§ WORK REQUEST:
Since only the words are wanted, reproduce every entry exactly and leave the images behind.

§ INFORMATION:
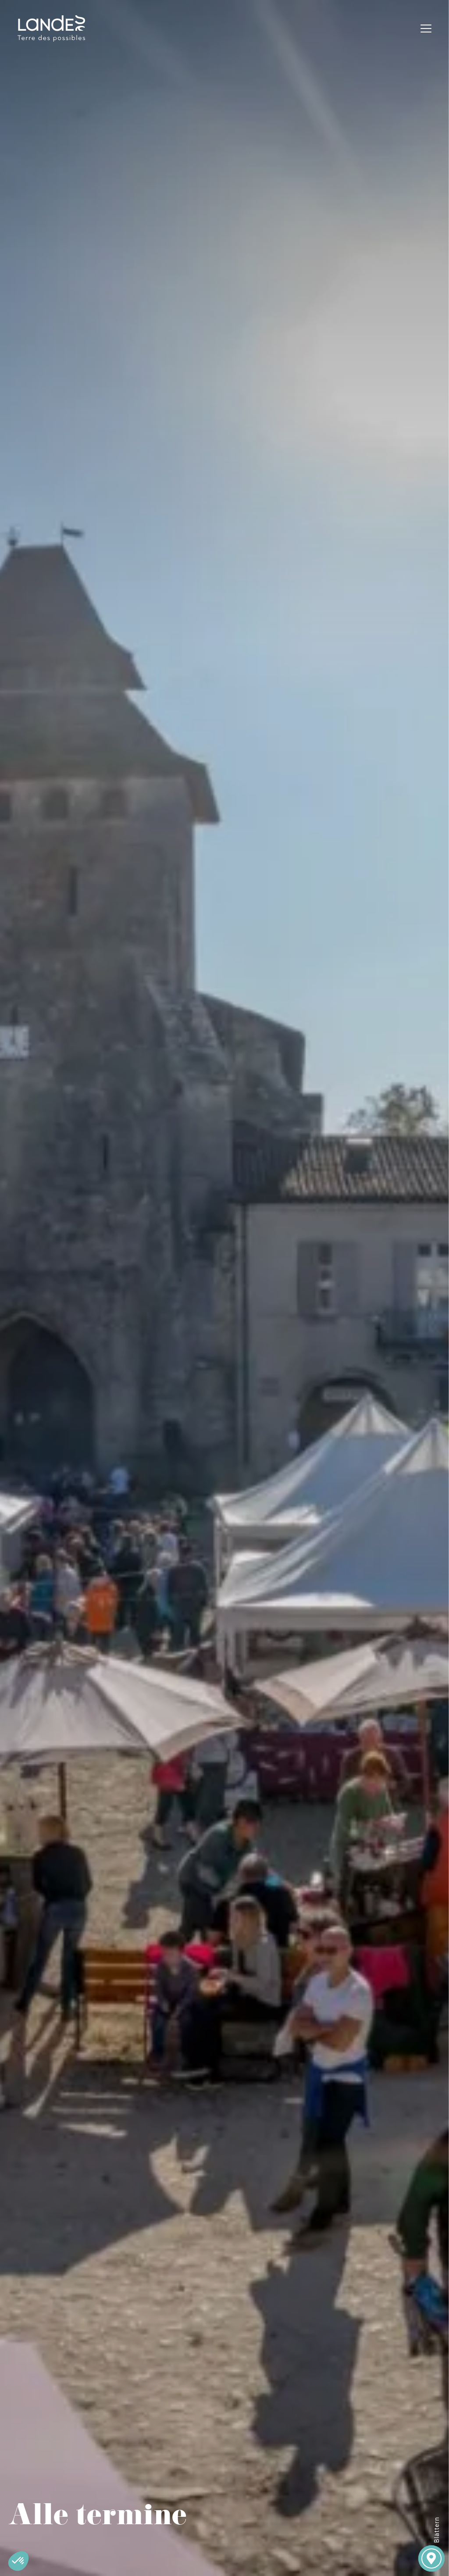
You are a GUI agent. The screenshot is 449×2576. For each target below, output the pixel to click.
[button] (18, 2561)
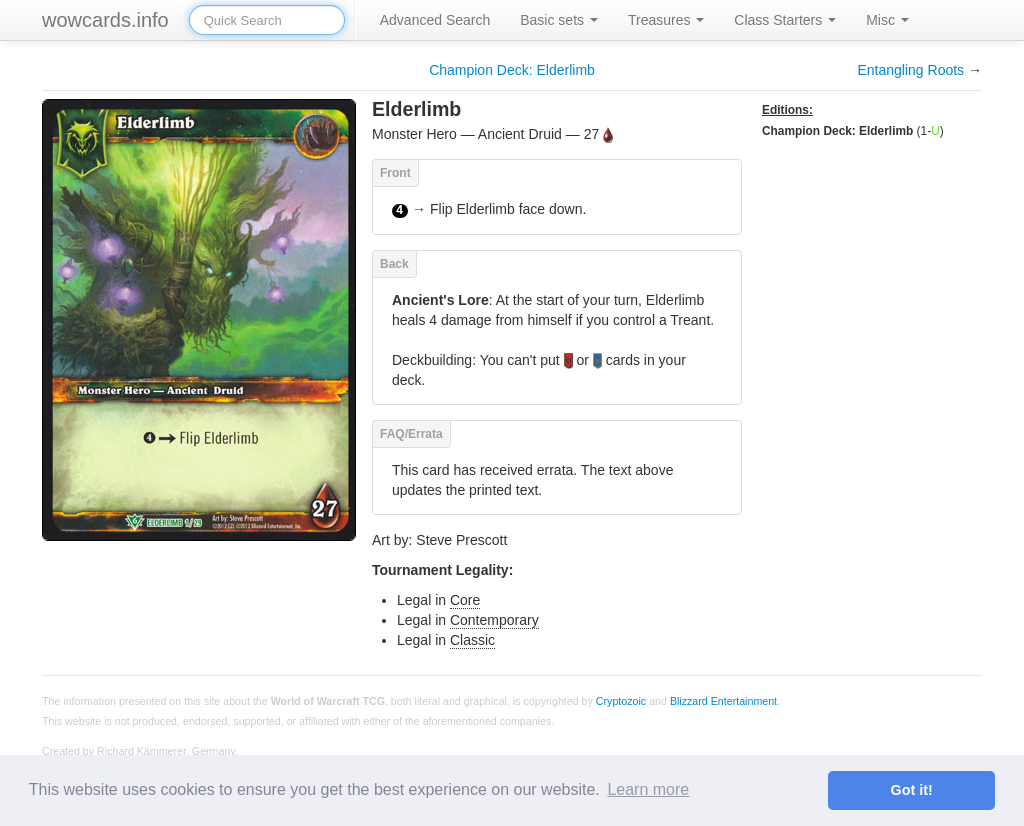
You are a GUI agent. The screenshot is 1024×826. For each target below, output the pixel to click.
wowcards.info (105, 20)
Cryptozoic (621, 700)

§ REPLY:
You are a GUI agent. The screenshot is 449×2576. For each target below, output the pixel to click.
[button] (18, 2561)
You are a GUI agent. The screenshot is 1024×826. For each target below, output the pixel to click.
wowcards.info (105, 20)
Cryptozoic (621, 700)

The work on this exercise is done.